Lawrie Johnson originally thought that P. lanceolata and the present species grew in separate areas, and gave it the name Persoonia subsp. B, but more recent fieldwork by Peter Weston showed that they do sometimes grow together without appearing to interbreed. As a result, Weston reinstated the name P. glaucescens, publishing the change in the journal Telopea.

Within the genus, P. glaucescens is classified in the Lanceolata group, a group of 58 closely related species with similar flowers but very different foliage. These species will often interbreed with each other where two members of the group occur.

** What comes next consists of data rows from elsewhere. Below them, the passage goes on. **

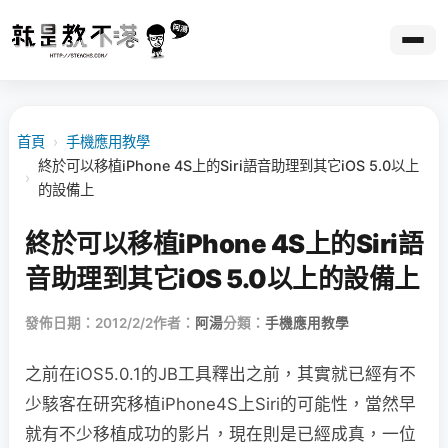
首頁
›
手機應用教學
終於可以移植iPhone 4S上的Siri語音助理到其它iOS 5.0以上
›
的設備上
終於可以移植iPhone 4S上的Siri語
音助理到其它iOS 5.0以上的設備上
發佈日期：2012/2/2
作者：
阿湯
分類：
手機應用教學
之前在iOS5.0.1的JB工具釋出之前，其實就已經有不
少駭客在研究移植iPhone4S上Siri的可能性，當然早
就有不少移植成功的影片，現在則是已經成真，一位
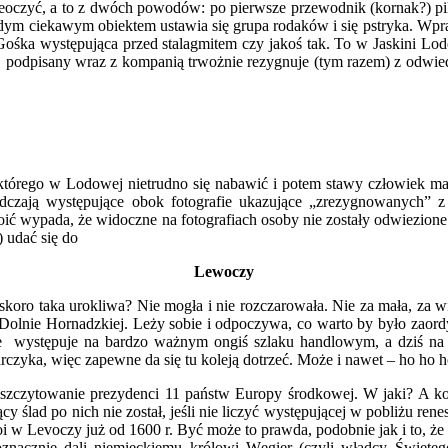
oczyć, a to z dwóch powodów: po pierwsze przewodnik (kornak?) pilnuj
dym ciekawym obiektem ustawia się grupa rodaków i się pstryka. Wpraw
ośka występująca przed stalagmitem czy jakoś tak. To w Jaskini Lo
iżej podpisany wraz z kompanią trwożnie rezygnuje (tym razem) z odwie
tórego w Lodowej nietrudno się nabawić i potem stawy człowiek ma 
adczają występujące obok fotografie ukazujące „zrezygnowanych” z
ić wypada, że widoczne na fotografiach osoby nie zostały odwiezion
) udać się do
Lewoczy
skoro taka urokliwa? Nie mogła i nie rozczarowała. Nie za mała, za wi
e) w Dolnie Hornadzkiej. Leży sobie i odpoczywa, co warto by było z
 że występuje na bardzo ważnym ongiś szlaku handlowym, a dziś na 
rczyka, więc zapewne da się tu koleją dotrzeć. Może i nawet – ho ho h
czytowanie prezydenci 11 państw Europy środkowej. W jaki? A kogo
cy ślad po nich nie został, jeśli nie liczyć występującej w pobliżu re
oi w Levoczy już od 1600 r. Być może to prawda, podobnie jak i to, że
noznacznie dali niemieckiemu królowi Węgier (czyli władcy Święt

==Distribution and habitat==
Mittagong geebung occurs in small scattered patches in an area bordered by Buxton to the north and Berrima to the south, having vanished from the vicinities of Thirlmere Lakes and Fitzroy Falls. It grows on clay and gravel soils over laterite on upper slopes and ridges, at altitudes between 400 and 650 m. It is found in dry sclerophyll eucalypt forest with such trees as red bloodwood (Corymbia gummifera), scribbly gum (Eucalyptus sclerophylla), Sydney peppermint (E. piperita), silvertop ash (E. sieberi), narrow-leaved stringybark (E. sparsifolia), grey gum (E. punctata) and, at higher elevations, snow gum (E. pauciflora). The increased light and lack of competing plants means the species adapts preferably to (and can be found on) road verges.

==Conservation status==
Persoonia glaucescens is classified as "vulnerable" under the Australian Government Environment Protection and Biodiversity Conservation Act 1999 and as "endangered" under the New South Wales Government Biodiversity Conservation Act 2016. The main threats to the species include trail and road maintenance, inappropriate fire regimes and grazing.